The night that I got home from hospital, I had a glass of wine with my dinner – my first alcohol in almost ten months. It was a little celebration for me that I was no longer pregnant and my body was my own again – for the most part anyway! Should someone have called Social Services on me? I don’t think so!

The first few months with a newborn are hard enough as it is. You get a lot of advice – not all of it wanted and not all of it wise. And it can be hard to know what advice to follow, and what advice to ignore. With breastfeeding, I think this is especially true, because many of the people offering advice never breastfed, are not educated about breastfeeding, or mistakenly believe that a breastfed baby should feed in the exact same way as a formula fed baby. I’m not saying that the advice from Mariah Carey’s nurse was wrong – as far as I know, and based on my own experience, beer does actually help with milk supply. But, non-alcoholic beer works just as well, if not better, than regular beer. So perhaps that’s what the nurse should have recommended?

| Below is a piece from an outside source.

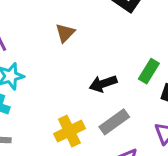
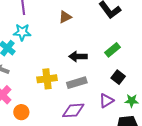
green rectangle: (149, 71) -> (112, 50), moved

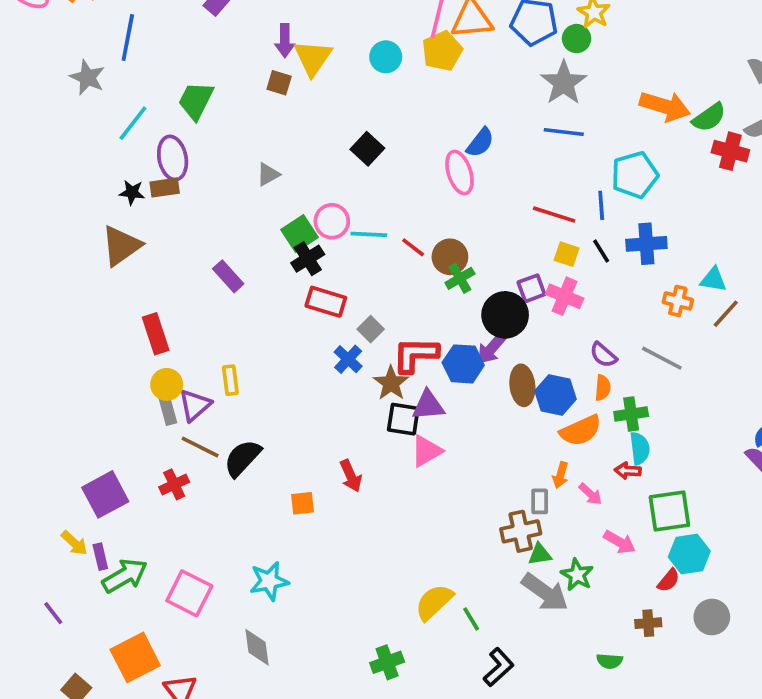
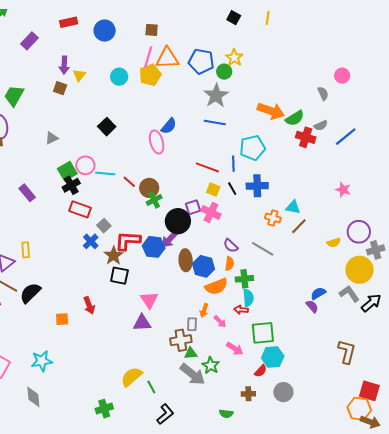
yellow triangle: (313, 58) -> (79, 75), size x0.6
purple triangle: (428, 405) -> (142, 323), moved
pink triangle: (426, 451) -> (149, 300), moved, turned -36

While I was in the hospital, I encountered a wide range of advice from the nurses and midwives about breastfeeding. One nurse recommended nipple shields in hushed tones, the next denounced them as “extremely damaging to the breastfeeding experience.” Two nurses tried to help me express milk using a method that I later learned would never produce so much as a drop of milk for me. Two minutes with a lactation consultant showed me how ineffective that method was, and how effective the correct method of hand-expressing was. But how was I, as a first time mother and first time breastfeeder, to know that some of my health professionals were not experts in breastfeeding, even though they were offering me advice as though they were? I still don’t know the answer to that.

5 Comments

  1. The first few weeks of breastfeeding were very confusing and often frustrating. Because our little one required help with his blood sugar and with jaundice, I was supplementing with formula via a tube taped to my nipple. He was down in the NICU so every couple of hours, I’d head down and we’d fight to keep our various cords and tubes and wires from tangling up and then try to nurse. Each NICU nurse (bless them!) tried to offer differing advice on how to make the whole experience better. We experimented with the different “proper” holds – of which none felt comfortable. Five days in the hospital and we must have tried almost everything. When it went smoothly, I’d feel triumphant and relieved that we’d figured it out. And then the next feed wouldn’t go as well. We continued to meet with lactation consultants after being released. I remember during one visit, I sheepishly admitted that I had found a way that was working for me but it wasn’t the “right” way. She assured me that as long as the baby was feeding (and gaining)and I wasn’t hurting, I was doing great. I think back to those first few weeks and am grateful for all the advice but also just wish I had met that particular lactation consultant earlier. Sometimes you just need someone to tell you that you’re not screwing up. 🙂

    • You’re completely right Tammy. You know I’ve read accounts from women who’ve breastfed several babies, who say that the experience was different with each one of them. And now it makes sense to me that each breastfeeding relationship is different and that each mother and baby has to find their own way of feeding, their own way of doing it. But I think that I heard so much “if you’re doing it right, it won’t hurt”, etc. that I believed there was a “right way” to breastfeed. There wasn’t for us! It was a matter of both of us learning what worked for us.

  2. I was advised to drink Guinness while breastfeeding Anthony he was a very quiet baby. Maybe thats why he is so fond of the black stuff today.